Multi-Runtime Collaboration: The Real Highlight
HiClaw supports three Worker runtimes collaborating in the same Matrix room:
| Runtime | Language | Use Case |
|---|---|---|
| OpenClaw | Node.js | Task orchestration, tool calling |
| QwenPaw | Python | Lightweight tasks, browser automation |
| Hermes | Go | Autonomous coding, terminal sandbox |
Smart design—letting Agents excel at their strengths. Use OpenClaw for task decomposition, Hermes for code implementation, QwenPaw for frontend automation testing. Switch runtime with one command:
bash
hiclaw update worker --runtime hermes
User Experience: Human-in-the-Loop is Core
Workflow example:
You: Create a frontend Worker named alice
Manager: Done. Worker alice ready.
Room: Worker: Alice
Tell alice what to do.
You: @alice Implement a login page with React
Alice: Processing... [a few minutes later]
Done. PR submitted: https://github.com/xxx/pull/1
The key is all conversations are transparently visible in Matrix rooms. No hidden Agent-to-Agent calls; you can interject and modify requirements anytime. Critical for enterprise scenarios—audit compliance is no joke.
Pitfall Warnings
- Resource Consumption: Memory usage grows significantly with multiple Workers. 8GB is recommended; production suggests 16GB minimum
- Matrix Learning Curve: Matrix protocol has a learning curve for newcomers; Element Web interface needs adaptation
- China Network: Despite multi-region registries, some LLM APIs may need proxies
Debug log export is practical:
bash
## Export debug logs (PII auto-redaction)
python scripts/export-debug-log.py --range 1h
Then analyze logs with Cursor or Claude Code—much more efficient than traditional issue reporting.
Comparison with Native OpenClaw
| Native OpenClaw | HiClaw | |
|---|---|---|
| Deployment | Single process | Distributed containers |
| Agent Creation | Manual config + restart | Conversational creation |
| Credential Management | Each Agent holds real Key | Workers only have consumer tokens |
| Human Visibility | Optional | Built-in (Matrix rooms) |
| Mobile Access | Channel-dependent | Any Matrix client |
HiClaw doesn't replace OpenClaw; it adds an industrial shell.
Personal Opinion: Worth Learning?
As an 8-year Java developer, my take: Architecture design outweighs code implementation.

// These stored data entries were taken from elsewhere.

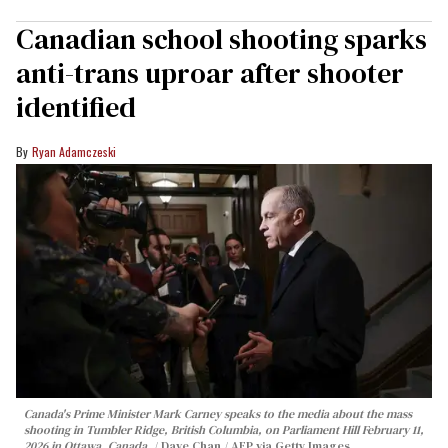
Canadian school shooting sparks
anti-trans uproar after shooter
identified
Ryan Adamczeski
Canada's Prime Minister Mark Carney speaks to the media about the mass
shooting in Tumbler Ridge, British Columbia, on Parliament Hill February 11,
2026 in Ottawa, Canada.
Dave Chan / AFP via Getty Images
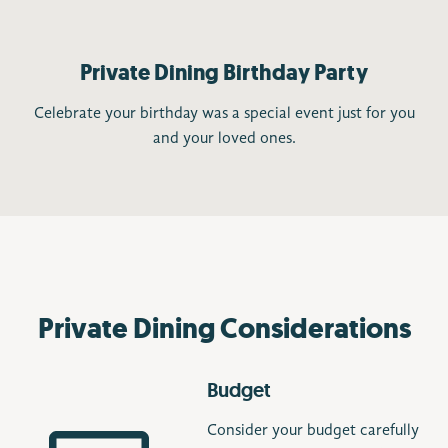
Private Dining Birthday Party
Celebrate your birthday was a special event just for you
and your loved ones.
Private Dining Considerations
Budget
Consider your budget carefully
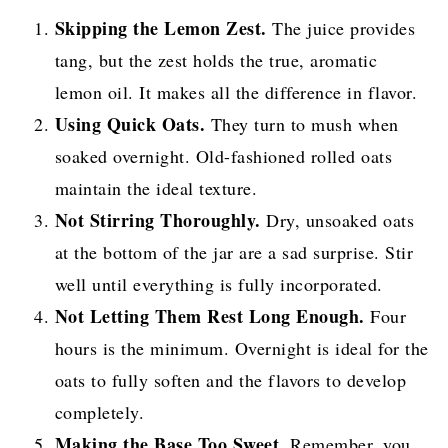
Skipping the Lemon Zest.
The juice provides
tang, but the zest holds the true, aromatic
lemon oil. It makes all the difference in flavor.
Using Quick Oats.
They turn to mush when
soaked overnight. Old-fashioned rolled oats
maintain the ideal texture.
Not Stirring Thoroughly.
Dry, unsoaked oats
at the bottom of the jar are a sad surprise. Stir
well until everything is fully incorporated.
Not Letting Them Rest Long Enough.
Four
hours is the minimum. Overnight is ideal for the
oats to fully soften and the flavors to develop
completely.
Making the Base Too Sweet.
Remember, you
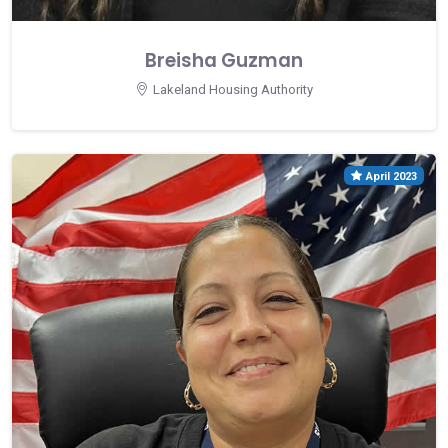
Breisha Guzman
Lakeland Housing Authority
April 2023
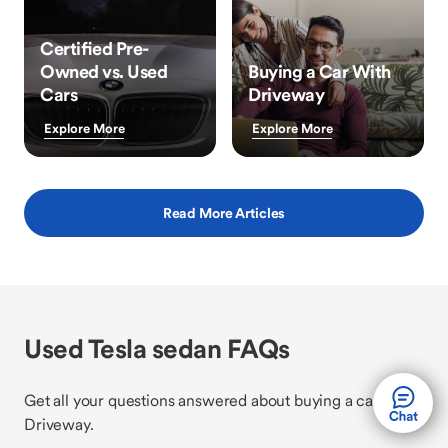
Certified Pre-
Owned vs. Used
Buying a Car With
Cars
Driveway
Explore More
Explore More
Read More Articles
Used Tesla sedan FAQs
Get all your questions answered about buying a car with
Driveway.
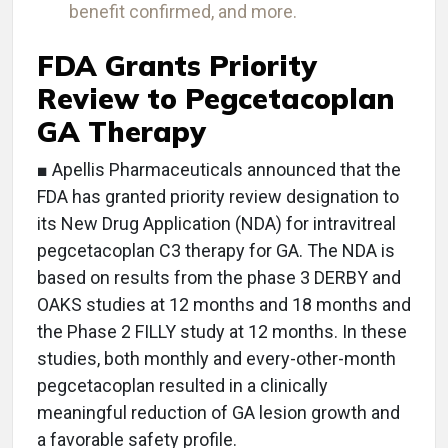
benefit confirmed, and more.
FDA Grants Priority
Review to Pegcetacoplan
GA Therapy
■ Apellis Pharmaceuticals announced that the
FDA has granted priority review designation to
its New Drug Application (NDA) for intravitreal
pegcetacoplan C3 therapy for GA. The NDA is
based on results from the phase 3 DERBY and
OAKS studies at 12 months and 18 months and
the Phase 2 FILLY study at 12 months. In these
studies, both monthly and every-other-month
pegcetacoplan resulted in a clinically
meaningful reduction of GA lesion growth and
a favorable safety profile.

- Security Model Worth Borrowing: Consumer tokens + gateway-hosted real credentials applicable to any API Key management scenario
- Matrix Protocol is a Treasure: Decentralized, federated, open-source—far more flexible than integrating enterprise WeChat/DingTalk
- K8s-Native Design: Managing Agent resources via CRDs with declarative config—the right cloud-native approach
If I were to use it, I'd deploy a small team setup first, letting frontend/backend Agents handle repetitive tasks. Consider CI/CD integration after stabilization.
Only concern: the project is new (open-sourced March 2026), community ecosystem immature. But 4,299 stars and today's trending status show rising attention—worth watching.
Summary: HiClaw isn't another AI toy; it seriously addresses enterprise Agent collaboration pain points. Secure, transparent, scalable—all reflected in the README. If evaluating Agent collaboration platforms, this should be on your shortlist.